Disponibilizada no município sem a recomendação de um veterinário, a vacina estaria causando graves reações nos animais

As condições de distribuição e aplicação da vacina polivalente veterinária nacional, que atualmente pode ser comprada e vendida por qualquer estabelecimento, será tema de debate em audiência pública promovida pela Comissão de Meio Ambiente e Política Urbana, nesta sexta-feira (25/8). Disponibilizada no município sem a recomendação de um veterinário e entregue ao cliente para levar pra casa, ou aplicada no próprio local, a vacina estaria causando graves reações nos animais. Solicitada pelos vereadores Pedro Patrus (PT) e Osvaldo Lopes (PHS), a atividade será realizada às 18h, no Plenário Helvécio Arantes.

A vacina polivalente, também conhecida como vacina óctupla, protege o cão contra várias doenças como cinomose, hepatite infecciosa, adenovirose, coronavirose, parainfluenza canina, parvovirose e leptospirose.

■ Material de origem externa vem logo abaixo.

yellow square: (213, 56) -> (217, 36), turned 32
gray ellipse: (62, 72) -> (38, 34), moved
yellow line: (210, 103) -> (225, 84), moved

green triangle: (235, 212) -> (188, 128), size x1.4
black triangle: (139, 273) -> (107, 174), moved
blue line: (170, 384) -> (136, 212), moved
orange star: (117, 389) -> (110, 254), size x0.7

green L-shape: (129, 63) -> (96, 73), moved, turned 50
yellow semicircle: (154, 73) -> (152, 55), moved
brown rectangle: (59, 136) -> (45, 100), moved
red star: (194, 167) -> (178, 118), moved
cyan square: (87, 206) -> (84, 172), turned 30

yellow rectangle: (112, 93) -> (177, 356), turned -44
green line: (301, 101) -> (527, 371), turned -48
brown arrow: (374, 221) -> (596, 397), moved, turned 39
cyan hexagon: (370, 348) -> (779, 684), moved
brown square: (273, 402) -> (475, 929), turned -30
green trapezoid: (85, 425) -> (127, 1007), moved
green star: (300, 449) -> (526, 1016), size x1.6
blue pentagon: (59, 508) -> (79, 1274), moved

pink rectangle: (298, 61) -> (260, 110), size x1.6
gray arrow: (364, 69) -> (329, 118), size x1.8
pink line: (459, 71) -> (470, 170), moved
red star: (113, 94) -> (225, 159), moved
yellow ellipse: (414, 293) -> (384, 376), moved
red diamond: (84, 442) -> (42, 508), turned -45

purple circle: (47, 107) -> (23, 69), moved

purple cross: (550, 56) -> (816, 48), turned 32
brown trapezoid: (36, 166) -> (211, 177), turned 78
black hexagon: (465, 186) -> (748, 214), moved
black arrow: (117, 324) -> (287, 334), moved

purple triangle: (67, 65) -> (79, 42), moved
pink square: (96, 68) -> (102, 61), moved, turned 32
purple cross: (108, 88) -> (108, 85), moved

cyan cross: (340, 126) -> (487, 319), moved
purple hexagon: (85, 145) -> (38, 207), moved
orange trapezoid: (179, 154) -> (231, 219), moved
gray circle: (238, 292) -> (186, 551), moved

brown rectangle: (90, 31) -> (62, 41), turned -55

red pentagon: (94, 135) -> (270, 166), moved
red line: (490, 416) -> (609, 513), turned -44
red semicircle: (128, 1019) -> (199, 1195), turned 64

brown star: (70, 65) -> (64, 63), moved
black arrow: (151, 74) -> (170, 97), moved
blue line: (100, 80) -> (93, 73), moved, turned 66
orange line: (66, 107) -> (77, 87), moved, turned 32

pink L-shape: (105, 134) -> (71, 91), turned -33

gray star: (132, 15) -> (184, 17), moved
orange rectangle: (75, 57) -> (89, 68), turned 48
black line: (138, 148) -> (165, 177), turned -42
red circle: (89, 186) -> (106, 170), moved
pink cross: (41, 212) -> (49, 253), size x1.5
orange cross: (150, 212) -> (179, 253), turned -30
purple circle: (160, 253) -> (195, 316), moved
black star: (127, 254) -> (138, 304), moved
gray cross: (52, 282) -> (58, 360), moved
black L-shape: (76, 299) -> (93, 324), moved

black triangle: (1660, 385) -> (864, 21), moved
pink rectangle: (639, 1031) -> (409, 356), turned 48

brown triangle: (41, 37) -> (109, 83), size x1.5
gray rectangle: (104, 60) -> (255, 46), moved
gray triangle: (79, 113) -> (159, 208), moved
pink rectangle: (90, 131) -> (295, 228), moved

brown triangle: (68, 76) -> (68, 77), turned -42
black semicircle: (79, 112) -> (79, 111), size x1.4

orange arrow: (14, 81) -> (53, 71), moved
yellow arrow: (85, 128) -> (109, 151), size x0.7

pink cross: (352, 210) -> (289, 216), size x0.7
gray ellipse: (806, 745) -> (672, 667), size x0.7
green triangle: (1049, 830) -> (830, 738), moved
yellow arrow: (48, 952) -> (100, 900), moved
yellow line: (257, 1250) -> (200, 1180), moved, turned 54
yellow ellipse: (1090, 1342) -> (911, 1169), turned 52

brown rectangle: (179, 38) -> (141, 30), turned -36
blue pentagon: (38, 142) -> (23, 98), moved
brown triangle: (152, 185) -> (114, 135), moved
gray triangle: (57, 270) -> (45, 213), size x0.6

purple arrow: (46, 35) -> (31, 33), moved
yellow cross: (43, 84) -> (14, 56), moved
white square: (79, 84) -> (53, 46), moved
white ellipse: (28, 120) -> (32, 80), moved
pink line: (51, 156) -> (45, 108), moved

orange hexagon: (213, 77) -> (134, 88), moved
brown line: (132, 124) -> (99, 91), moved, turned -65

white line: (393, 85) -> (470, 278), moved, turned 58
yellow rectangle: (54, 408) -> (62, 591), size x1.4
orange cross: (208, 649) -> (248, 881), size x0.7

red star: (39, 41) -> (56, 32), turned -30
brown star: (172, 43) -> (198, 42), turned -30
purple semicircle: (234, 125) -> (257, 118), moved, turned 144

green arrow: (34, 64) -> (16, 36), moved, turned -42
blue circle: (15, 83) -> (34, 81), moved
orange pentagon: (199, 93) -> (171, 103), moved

Mas dentro desse tema, existe uma discussão sobre a eficácia das vacinas nacionais e importadas.

As vacinas nacionais, que são produzidas em laboratórios brasileiros, podem ser compradas e vendidas por qualquer estabelecimento. Normalmente, é disponibilizada sem a recomendação de um veterinário e entregue ao cliente para levar pra casa, ou aplicada no próprio local.

Importante destacar que vacinas são extremamente frágeis e precisam ficar protegidas da luz e, principalmente, armazenadas entre 2°C e 7°C. Se a vacina, em algum momento, chegar a ficar a 1°C ou a 8°C ela perde a garantia e sua eficácia não pode mais ser comprovada. Ou seja, mesmo que a vacina esteja dentro do prazo de validade, se mal armazenada, não protegeria o animal, ou pior, poderia causar inclusive, reações graves no cão.

Já a vacina importada, a qual também é chamada de “vacina ética”, tem a distribuição controlada. Somente veterinários podem comprá-la, e a aplicação também costuma ser feita por este profissional. O problema com armazenagem e transporte também existe para essas vacinas, mas por estarem sob os cuidados dos veterinários, e serem aplicadas nas clínicas especializadas, ela é considerada mais eficaz e segura.

Para debater e esclarecer o assunto, foram convidados representantes da Fundação Ezequiel Dias, da Escola Veterinária da Universidade de Minas Gerais, do Conselho Regional de Medicina Veterinária e do Laboratório Nacional Agropecuário de Minas gerais (Lanagro).